Here, there's no-one around but him. It was bad enough when the circus was somewhere you risked falling, but now even that possibility for change is gone. It's just one more abandoned space now, one more place he can't go anymore. When people stop visiting the circus, it's time to pull the top down. You've had your fun, but it's time to admit it isn't working anymore.
Once you know the back-story to the Crows song "Anna Begins" from the same album - American boy meets Australian girl on long holiday in Europe, and they fall completely in love despite both having to return home come summer's end - it's very hard not to see "Raining in Baltimore" as a sequel to that song. The desire for travel to be back with his love is obvious. Duritz needs his sunburn. He needs his plane ride. But it's more complicated than that. Australia is about 10 000 miles from the States, not 3 500. Duritz isn't thinking of the girl across the Pacific right now, but the one that was once across the Atlantic. He misses a time as much as a place.

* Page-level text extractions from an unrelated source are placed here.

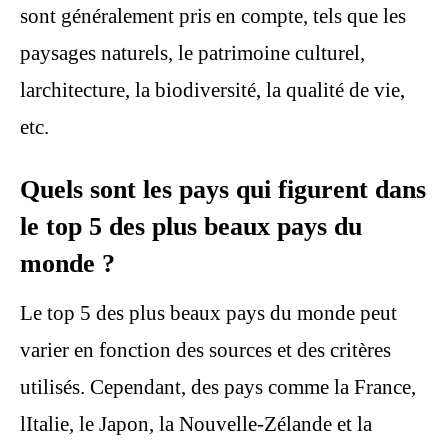
sont généralement pris en compte, tels que les
paysages naturels, le patrimoine culturel,
larchitecture, la biodiversité, la qualité de vie,
etc.
Quels sont les pays qui figurent dans
le top 5 des plus beaux pays du
monde ?
Le top 5 des plus beaux pays du monde peut
varier en fonction des sources et des critères
utilisés. Cependant, des pays comme la France,
lItalie, le Japon, la Nouvelle-Zélande et la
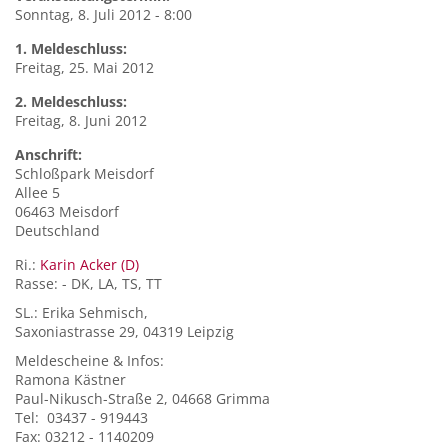
Sonntag, 8. Juli 2012 - 8:00
1. Meldeschluss:
Freitag, 25. Mai 2012
2. Meldeschluss:
Freitag, 8. Juni 2012
Anschrift:
Schloßpark Meisdorf
Allee 5
06463
Meisdorf
Deutschland
Ri.:
Karin Acker (D)
Rasse: - DK, LA, TS, TT
SL.: Erika Sehmisch,
Saxoniastrasse 29, 04319 Leipzig
Meldescheine & Infos:
Ramona Kästner
Paul-Nikusch-Straße 2, 04668 Grimma
Tel: 03437 - 919443
Fax: 03212 - 1140209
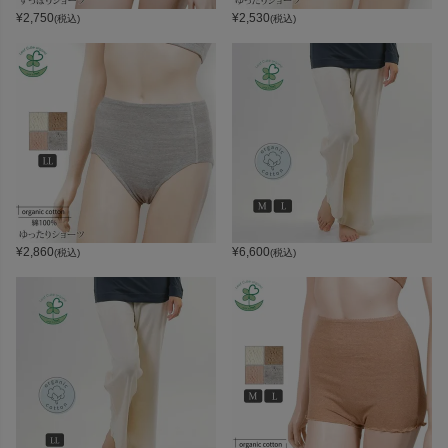
¥
2,750
¥
2,530
(税込)
(税込)
¥
2,860
¥
6,600
(税込)
(税込)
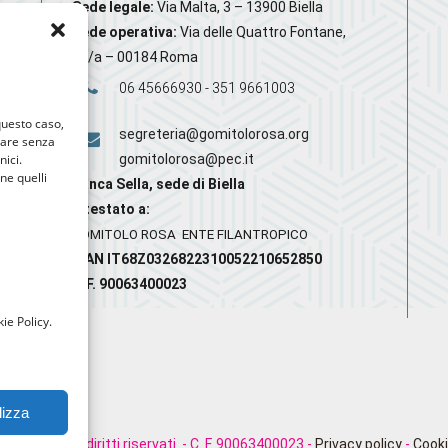
Sede legale:
Via Malta, 3 – 13900 Biella
Sede operativa:
Via delle Quattro Fontane,
20/a – 00184 Roma
06 45666930 - 351 9661003
 questo caso,
segreteria@gomitolorosa.org
gare senza
nici.
gomitolorosa@pec.it
nne quelli
Banca Sella, sede di Biella
Intestato a:
GOMITOLO ROSA ENTE FILANTROPICO
IBAN IT68Z0326822310052210652850
C.F. 90063400023
ie Policy.
lizza
rosa. Tutti i diritti riservati. - C. F. 90063400023 -
Privacy policy
-
Cooki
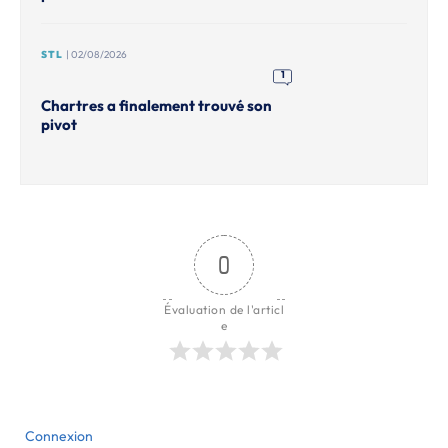
STL
| 02/08/2026
1
Chartres a finalement trouvé son
pivot
0
Évaluation de l'articl
e
Connexion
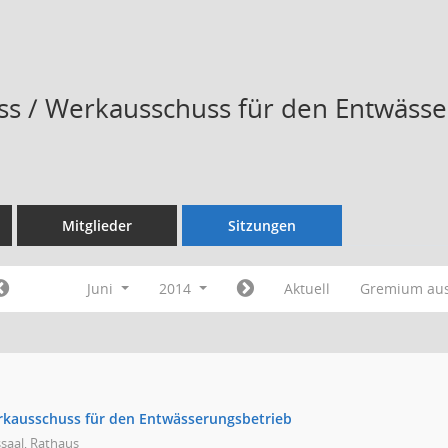
s / Werkausschuss für den Entwässe
Mitglieder
Sitzungen
Juni
2014
Aktuell
Gremium au
rkausschuss für den Entwässerungsbetrieb
saal, Rathaus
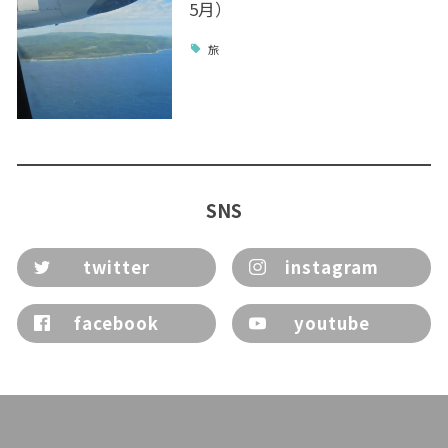
5月）
旅
SNS
twitter
instagram
facebook
youtube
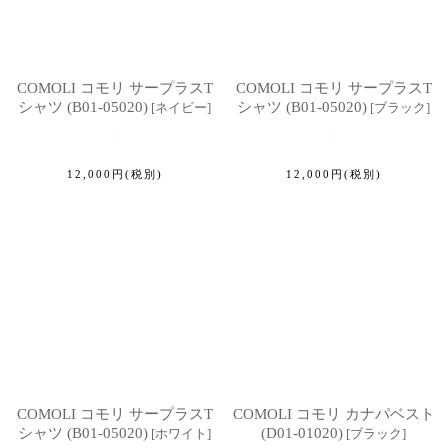
COMOLI コモリ サープラスT
COMOLI コモリ サープラスT
シャツ (B01-05020)
シャツ (B01-05020)
[
ネイビー
]
[
ブラック
]
12,000
円
(税別)
12,000
円
(税別)
COMOLI コモリ サープラスT
COMOLI コモリ カナパベスト
シャツ (B01-05020)
(D01-01020)
[
ホワイト
]
[
ブラック
]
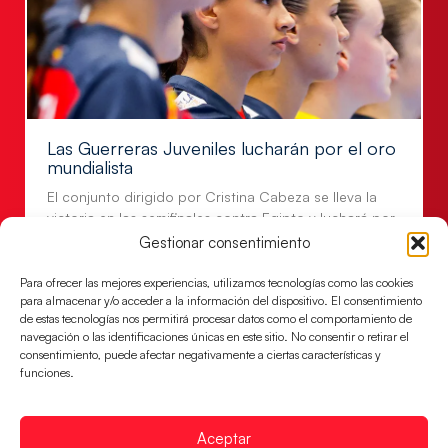
Las Guerreras Juveniles lucharán por el oro
mundialista
El conjunto dirigido por Cristina Cabeza se lleva la
victoria en las semifinales contra Egipto y luchará por
el oro
Gestionar consentimiento
LEER MÁS
Para ofrecer las mejores experiencias, utilizamos tecnologías como las cookies
para almacenar y/o acceder a la información del dispositivo. El consentimiento
de estas tecnologías nos permitirá procesar datos como el comportamiento de
navegación o las identificaciones únicas en este sitio. No consentir o retirar el
consentimiento, puede afectar negativamente a ciertas características y
funciones.
Aceptar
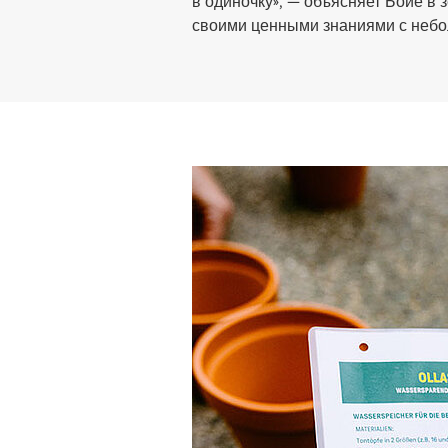
в одиночку», — объясняет Бойе в
своими ценными знаниями с небо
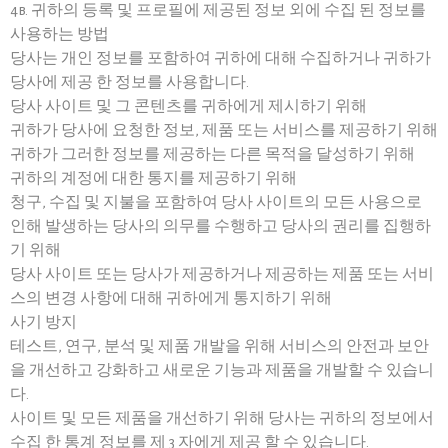
4b. 귀하의 등록 및 프로필에 제공된 정보 외에 수집 된 정보를
사용하는 방법
당사는 개인 정보를 포함하여 귀하에 대해 수집하거나 귀하가
당사에 제공 한 정보를 사용합니다.
당사 사이트 및 그 콘텐츠를 귀하에게 제시하기 위해
귀하가 당사에 요청한 정보, 제품 또는 서비스를 제공하기 위해
귀하가 그러한 정보를 제공하는 다른 목적을 달성하기 위해
귀하의 계정에 대한 통지를 제공하기 위해
청구, 수집 및 지불을 포함하여 당사 사이트의 모든 사용으로
인해 발생하는 당사의 의무를 수행하고 당사의 권리를 집행하
기 위해
당사 사이트 또는 당사가 제공하거나 제공하는 제품 또는 서비
스의 변경 사항에 대해 귀하에게 통지하기 위해
사기 방지
테스트, 연구, 분석 및 제품 개발을 위해 서비스의 안전과 보안
을 개선하고 강화하고 새로운 기능과 제품을 개발할 수 있습니
다.
사이트 및 모든 제품을 개선하기 위해 당사는 귀하의 정보에서
수집 한 통계 정보를 제 3 자에게 제공 할 수 있습니다.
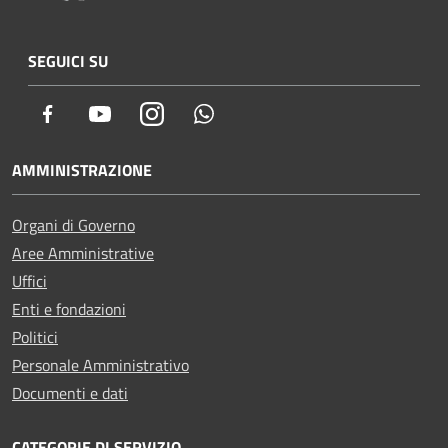
SEGUICI SU
Facebook
Youtube
Instagram
Whatsapp
AMMINISTRAZIONE
Organi di Governo
Aree Amministrative
Uffici
Enti e fondazioni
Politici
Personale Amministrativo
Documenti e dati
CATEGORIE DI SERVIZIO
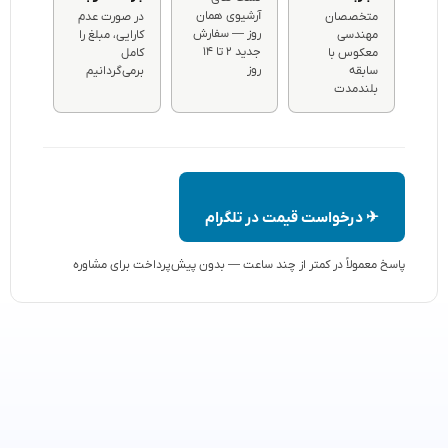
آرشیوی همان
متخصصان
در صورت عدم
روز — سفارش
مهندسی
کارایی، مبلغ را
جدید ۲ تا ۱۴
معکوس با
کامل
روز
سابقه
برمی‌گردانیم
بلندمدت
✈ درخواست قیمت در تلگرام
پاسخ معمولاً در کمتر از چند ساعت — بدون پیش‌پرداخت برای مشاوره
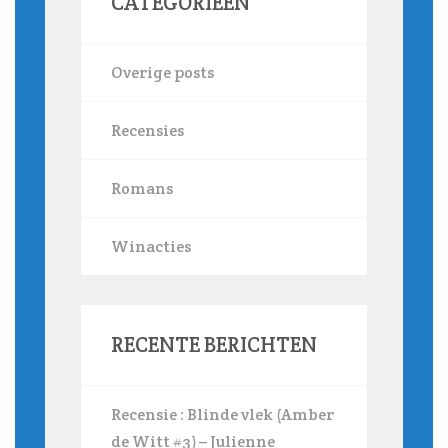
CATEGORIEËN
Overige posts
Recensies
Romans
Winacties
RECENTE BERICHTEN
Recensie : Blinde vlek (Amber
de Witt #3) – Julienne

Sure, he says he needs a phone-call, to connect to her in the present, but their conversations don't go anywhere these days. It's the same territory over and over again; nothing to talk about but how the weather is getting worse. If he can't get a sunburn, he'll settle for a raincoat. Something that will let him function in the present. Because yes, the past just isn't working any more, but right now isn't going any better. And so here he sits, watching his memories fade, with nothing and no-one around to replace them.
I ran into this song - absolutely cannoned into it, really - at exactly the right time, which is to say: exactly the wrong time. It was exam term of my first year in university, and I was having a hard time dealing with the separation from my girlfriend back home, who was studying for her A-levels. Six weeks passed without us seeing each other whilst we trudged through our respective revision calendars. Neither of us had a reliable mobile. I'd phone her house from a payphone in the middle of a hallway, my mind addled by hours of equations and theorems, and hope her parents would tell me she was in. Sure, it wasn't 3,500 miles, just 40 or so. But when you have no car, and she has no car, and you both have exams, and you're both young as hell, that feels fucking far enough.
Looking back though, just like Duritz, things were already starting to shut down. Eight months of me being in my new home more often than my old one had taken its toll. The relationship was bleeding to death. Slowly, a few drops of blood at a time, but it was still dying. The following summer was all awkward silences and pointless sniping while we tried to figure out why what used to work didn't anymore. The break-up arrived about a month after her results did. I know now I wasn't missing her so much as I was missing the functioning relationship we'd had before I'd had to leave. Which didn't make breaking up hurt any less, obviously.
It was another Counting Crows that got me back on my feet after that, actually. But I'll tell that story some other day. The sun came out eventually, it almost always does. Sometimes, though, I still want to listen to the rain.